To quote Peter Oram, chairman of the committee: ‘This means that the capacity of the crane should be commensurate with the load carrying capacity of the vehicle to which they are fitted and the reach of the crane should only enable the load to be placed in the close proximity of the vehicle’.
However, since 1997 the reach and capacity of loader cranes has got bigger and bigger, lifting 25t or more at 3m, or 1t at 25m. They are often used not just for unloading the truck, but also in place of a small mobile crane or perhaps a telehandler.
Oram says that cranes that take up the majority of the vehicle’s load carrying capacity and whose reach far exceeds that required to just unload the vehicle, are outside of the scope of Part 4 of BS 7121.

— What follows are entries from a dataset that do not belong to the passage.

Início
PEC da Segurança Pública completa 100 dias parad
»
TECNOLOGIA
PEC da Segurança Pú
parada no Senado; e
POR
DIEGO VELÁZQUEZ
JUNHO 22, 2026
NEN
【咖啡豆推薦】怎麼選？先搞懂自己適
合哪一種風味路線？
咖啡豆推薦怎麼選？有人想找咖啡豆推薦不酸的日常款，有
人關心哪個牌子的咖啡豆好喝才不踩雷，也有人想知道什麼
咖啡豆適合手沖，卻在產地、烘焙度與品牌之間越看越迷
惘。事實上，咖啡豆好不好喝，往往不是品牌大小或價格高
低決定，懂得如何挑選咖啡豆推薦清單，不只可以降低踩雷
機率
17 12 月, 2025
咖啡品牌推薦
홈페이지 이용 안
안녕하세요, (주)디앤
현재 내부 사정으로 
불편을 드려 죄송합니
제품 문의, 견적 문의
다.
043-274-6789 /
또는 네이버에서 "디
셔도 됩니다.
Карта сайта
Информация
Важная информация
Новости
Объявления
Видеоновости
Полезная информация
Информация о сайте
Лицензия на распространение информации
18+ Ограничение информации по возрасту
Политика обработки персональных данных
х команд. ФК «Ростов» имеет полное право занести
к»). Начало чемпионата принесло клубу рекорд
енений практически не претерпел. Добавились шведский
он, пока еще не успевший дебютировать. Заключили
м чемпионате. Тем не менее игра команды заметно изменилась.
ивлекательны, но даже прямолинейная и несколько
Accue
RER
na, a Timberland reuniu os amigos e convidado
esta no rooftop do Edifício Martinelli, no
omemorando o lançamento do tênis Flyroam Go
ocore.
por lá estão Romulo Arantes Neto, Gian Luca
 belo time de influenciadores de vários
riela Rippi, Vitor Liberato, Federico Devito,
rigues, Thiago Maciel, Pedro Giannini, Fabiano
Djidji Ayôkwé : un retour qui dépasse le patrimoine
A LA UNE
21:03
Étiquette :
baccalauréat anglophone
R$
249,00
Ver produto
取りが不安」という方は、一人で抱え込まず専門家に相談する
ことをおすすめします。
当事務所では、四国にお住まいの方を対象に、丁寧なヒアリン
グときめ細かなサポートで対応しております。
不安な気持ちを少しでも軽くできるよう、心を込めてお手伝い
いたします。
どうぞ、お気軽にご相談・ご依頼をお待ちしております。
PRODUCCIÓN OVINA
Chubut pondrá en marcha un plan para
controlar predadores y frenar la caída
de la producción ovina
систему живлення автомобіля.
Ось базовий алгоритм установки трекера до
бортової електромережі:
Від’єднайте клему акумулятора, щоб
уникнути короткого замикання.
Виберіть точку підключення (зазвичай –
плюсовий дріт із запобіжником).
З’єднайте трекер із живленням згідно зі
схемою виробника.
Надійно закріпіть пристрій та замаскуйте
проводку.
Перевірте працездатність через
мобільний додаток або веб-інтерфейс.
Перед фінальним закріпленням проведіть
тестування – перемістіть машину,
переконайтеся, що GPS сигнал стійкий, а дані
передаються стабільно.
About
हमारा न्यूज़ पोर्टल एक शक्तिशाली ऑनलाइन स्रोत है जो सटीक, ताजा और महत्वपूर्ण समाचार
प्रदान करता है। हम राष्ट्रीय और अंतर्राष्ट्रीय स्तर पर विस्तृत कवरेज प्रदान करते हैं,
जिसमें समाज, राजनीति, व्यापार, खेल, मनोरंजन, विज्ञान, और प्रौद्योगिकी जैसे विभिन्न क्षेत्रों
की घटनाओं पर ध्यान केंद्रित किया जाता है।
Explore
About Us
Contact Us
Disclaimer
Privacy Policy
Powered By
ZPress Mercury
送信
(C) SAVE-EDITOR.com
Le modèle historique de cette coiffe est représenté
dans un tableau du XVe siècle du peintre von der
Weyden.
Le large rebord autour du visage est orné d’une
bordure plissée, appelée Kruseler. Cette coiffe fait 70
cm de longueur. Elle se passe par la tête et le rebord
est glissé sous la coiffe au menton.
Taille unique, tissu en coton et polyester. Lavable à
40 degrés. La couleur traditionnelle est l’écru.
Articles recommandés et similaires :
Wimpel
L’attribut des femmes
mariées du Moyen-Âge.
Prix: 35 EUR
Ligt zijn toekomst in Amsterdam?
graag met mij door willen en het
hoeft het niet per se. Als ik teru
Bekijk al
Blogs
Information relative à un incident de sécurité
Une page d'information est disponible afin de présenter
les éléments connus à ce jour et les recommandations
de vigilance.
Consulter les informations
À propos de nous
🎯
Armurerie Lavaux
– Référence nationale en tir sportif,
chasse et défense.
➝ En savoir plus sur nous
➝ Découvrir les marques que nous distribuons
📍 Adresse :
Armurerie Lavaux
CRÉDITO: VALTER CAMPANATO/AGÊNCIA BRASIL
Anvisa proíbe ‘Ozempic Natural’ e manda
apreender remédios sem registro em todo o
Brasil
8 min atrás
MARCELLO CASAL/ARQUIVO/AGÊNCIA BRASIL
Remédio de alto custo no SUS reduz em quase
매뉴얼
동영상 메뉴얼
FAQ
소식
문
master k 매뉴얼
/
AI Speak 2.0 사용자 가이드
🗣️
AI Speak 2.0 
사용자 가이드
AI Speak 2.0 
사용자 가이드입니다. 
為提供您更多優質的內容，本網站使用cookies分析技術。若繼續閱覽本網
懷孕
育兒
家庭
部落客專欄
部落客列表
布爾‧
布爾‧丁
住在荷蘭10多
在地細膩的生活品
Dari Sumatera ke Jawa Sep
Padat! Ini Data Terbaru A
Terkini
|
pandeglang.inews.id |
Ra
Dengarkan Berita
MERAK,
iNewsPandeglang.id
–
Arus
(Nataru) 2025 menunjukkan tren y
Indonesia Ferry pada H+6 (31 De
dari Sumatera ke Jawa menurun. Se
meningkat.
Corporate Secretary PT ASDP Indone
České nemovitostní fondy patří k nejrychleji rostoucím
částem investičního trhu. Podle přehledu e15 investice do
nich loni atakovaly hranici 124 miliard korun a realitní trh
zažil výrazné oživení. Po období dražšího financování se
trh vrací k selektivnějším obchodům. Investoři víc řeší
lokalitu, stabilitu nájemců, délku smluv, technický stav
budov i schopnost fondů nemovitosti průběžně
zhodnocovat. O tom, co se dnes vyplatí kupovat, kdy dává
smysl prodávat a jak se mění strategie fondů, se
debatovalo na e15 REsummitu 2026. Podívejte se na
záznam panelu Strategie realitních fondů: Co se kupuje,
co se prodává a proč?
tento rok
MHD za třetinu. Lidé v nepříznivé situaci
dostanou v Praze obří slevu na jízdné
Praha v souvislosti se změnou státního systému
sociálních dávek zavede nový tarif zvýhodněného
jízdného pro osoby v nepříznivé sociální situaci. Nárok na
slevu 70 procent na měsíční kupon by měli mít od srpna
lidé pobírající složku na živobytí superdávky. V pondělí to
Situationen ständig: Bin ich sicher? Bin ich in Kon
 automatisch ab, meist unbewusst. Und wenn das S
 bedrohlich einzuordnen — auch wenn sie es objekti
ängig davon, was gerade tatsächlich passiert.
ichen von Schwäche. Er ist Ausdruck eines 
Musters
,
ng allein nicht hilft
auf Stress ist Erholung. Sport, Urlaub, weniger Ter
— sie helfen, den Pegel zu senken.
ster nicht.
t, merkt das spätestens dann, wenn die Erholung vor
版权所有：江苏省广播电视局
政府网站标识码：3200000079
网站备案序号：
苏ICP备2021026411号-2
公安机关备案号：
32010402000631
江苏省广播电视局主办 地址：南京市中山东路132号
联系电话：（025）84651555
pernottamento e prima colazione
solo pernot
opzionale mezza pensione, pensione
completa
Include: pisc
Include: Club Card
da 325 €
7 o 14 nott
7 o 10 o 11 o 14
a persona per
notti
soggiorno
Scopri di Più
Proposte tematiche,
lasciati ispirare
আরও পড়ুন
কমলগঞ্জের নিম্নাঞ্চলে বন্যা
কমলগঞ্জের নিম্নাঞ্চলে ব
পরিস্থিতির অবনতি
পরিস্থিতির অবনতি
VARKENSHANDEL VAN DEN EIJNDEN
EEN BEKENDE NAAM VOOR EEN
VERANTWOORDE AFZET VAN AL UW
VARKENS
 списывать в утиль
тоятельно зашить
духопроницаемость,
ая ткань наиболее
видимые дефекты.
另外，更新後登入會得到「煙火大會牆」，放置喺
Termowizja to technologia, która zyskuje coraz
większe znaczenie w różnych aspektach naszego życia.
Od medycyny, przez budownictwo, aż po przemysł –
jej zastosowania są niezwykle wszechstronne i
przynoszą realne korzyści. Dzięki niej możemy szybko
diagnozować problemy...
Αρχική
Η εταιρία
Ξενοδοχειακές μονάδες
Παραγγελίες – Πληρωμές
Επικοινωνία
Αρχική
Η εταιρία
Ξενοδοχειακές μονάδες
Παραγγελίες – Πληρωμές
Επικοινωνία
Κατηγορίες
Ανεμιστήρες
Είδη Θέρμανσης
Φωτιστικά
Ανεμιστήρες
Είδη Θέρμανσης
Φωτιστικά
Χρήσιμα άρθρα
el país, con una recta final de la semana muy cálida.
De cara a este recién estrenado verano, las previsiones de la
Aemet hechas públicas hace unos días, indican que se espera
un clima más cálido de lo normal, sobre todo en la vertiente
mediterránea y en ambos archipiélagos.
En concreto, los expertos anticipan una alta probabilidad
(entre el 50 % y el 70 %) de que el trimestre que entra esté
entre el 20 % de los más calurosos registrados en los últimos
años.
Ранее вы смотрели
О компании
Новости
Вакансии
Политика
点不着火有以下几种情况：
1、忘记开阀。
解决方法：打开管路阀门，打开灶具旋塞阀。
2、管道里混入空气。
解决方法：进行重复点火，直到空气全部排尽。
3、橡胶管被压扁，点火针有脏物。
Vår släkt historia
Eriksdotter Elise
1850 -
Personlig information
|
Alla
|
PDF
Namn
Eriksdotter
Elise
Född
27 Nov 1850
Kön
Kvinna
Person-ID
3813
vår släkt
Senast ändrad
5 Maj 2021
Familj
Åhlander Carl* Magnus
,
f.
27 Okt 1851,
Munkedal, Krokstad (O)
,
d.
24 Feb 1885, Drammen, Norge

According to British Standards, therefore, they are mobile cranes and subject to Part 3 of BS 7121. This means that their lifting operations must have a written plan, be supervised and have slingers and signallers.Just because it looks like a loader crane, therefore, doesn’t mean that it is a loader crane. It is a perfectly valid point, but some firmer guidance might be useful clarifying at precisely what stage a truck loader crane becomes a truck-mounted crane. It sounds an impossible task to me.
Call that a crane market?
A Chinese friend of mine has the job of trying to find international markets for a tower cranes manufacturer – one of dozens in China, but one of the few with international ambitions. He recently undertook an extensive fact-finding tour of the USA, coast to coast, and north to south. It speaks volumes for the frenetic construction activity in urban China today that he was surprised not see more construction activity in the USA. ‘I suppose it’s already built,’ was his quite reasonable conclusion.